Check every line of the entries below for "Studies", and copy the lines that have it.

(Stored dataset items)
+++
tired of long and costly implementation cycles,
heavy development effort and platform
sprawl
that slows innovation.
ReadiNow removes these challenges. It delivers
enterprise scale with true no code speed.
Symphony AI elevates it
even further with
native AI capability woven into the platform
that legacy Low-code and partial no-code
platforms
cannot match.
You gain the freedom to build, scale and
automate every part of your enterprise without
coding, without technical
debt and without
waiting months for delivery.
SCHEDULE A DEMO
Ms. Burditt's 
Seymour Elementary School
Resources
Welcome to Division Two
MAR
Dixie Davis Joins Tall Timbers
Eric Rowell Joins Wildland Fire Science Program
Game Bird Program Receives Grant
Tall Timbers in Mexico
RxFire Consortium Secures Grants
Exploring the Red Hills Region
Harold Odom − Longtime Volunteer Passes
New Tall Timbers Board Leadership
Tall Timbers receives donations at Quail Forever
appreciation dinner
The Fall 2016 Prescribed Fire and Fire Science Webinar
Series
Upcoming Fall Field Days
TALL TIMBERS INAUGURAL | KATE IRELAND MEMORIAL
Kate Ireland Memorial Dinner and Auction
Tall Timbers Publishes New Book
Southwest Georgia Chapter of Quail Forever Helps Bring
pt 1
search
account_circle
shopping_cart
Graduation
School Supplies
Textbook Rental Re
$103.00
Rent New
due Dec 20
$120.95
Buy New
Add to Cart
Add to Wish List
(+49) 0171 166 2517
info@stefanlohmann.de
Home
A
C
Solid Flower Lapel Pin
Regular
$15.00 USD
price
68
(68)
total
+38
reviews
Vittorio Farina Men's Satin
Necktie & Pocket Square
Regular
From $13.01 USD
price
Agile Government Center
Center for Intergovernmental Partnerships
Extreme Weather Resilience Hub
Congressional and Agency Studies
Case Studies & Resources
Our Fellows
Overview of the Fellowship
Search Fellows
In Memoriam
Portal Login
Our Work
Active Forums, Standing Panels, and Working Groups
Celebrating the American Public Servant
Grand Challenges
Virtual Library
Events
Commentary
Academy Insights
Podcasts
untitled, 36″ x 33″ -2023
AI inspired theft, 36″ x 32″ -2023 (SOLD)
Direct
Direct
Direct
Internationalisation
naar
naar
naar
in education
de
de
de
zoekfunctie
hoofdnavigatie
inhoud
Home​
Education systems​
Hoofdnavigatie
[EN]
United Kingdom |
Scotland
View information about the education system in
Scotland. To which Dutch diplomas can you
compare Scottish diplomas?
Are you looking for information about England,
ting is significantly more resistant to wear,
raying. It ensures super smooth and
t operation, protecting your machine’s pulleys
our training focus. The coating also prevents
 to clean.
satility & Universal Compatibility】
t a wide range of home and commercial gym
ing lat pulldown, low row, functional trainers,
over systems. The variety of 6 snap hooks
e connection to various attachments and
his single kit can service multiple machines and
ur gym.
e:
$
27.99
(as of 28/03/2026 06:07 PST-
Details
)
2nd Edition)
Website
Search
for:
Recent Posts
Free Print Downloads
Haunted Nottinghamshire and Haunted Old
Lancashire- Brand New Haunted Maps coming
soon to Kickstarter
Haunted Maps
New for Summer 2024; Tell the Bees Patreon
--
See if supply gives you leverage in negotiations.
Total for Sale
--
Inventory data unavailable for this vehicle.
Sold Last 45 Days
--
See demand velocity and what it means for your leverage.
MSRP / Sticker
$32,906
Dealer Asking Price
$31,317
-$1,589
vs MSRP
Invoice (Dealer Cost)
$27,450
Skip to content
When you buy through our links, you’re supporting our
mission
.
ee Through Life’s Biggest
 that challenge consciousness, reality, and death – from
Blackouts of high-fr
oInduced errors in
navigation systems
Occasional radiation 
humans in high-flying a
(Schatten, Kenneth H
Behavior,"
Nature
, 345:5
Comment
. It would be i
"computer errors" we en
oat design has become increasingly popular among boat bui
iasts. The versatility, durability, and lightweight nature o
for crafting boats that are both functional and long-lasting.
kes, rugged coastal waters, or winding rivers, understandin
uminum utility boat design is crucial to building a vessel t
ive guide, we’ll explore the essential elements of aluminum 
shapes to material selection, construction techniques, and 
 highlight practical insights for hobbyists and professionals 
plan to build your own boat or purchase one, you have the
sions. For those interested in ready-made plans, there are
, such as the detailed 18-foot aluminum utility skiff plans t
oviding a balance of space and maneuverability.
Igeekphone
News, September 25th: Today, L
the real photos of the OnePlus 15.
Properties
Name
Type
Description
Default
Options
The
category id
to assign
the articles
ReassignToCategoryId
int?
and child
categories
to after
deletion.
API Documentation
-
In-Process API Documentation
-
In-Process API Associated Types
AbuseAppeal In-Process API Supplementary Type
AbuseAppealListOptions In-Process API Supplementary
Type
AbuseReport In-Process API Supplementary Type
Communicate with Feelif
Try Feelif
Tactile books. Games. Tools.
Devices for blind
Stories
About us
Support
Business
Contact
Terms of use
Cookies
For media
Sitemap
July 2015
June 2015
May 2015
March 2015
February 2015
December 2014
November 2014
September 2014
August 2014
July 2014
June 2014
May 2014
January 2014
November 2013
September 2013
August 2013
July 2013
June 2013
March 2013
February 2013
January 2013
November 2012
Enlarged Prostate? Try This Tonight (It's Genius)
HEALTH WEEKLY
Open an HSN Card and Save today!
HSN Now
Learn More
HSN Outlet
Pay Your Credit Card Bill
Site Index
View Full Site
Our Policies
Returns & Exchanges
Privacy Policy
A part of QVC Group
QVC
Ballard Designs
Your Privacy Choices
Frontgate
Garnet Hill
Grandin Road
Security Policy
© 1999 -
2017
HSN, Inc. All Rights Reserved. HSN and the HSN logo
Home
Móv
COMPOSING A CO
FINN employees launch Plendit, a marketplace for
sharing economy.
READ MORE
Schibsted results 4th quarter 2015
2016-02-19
+++
Response for this exercise:
Congressional and Agency Studies
Case Studies & Resources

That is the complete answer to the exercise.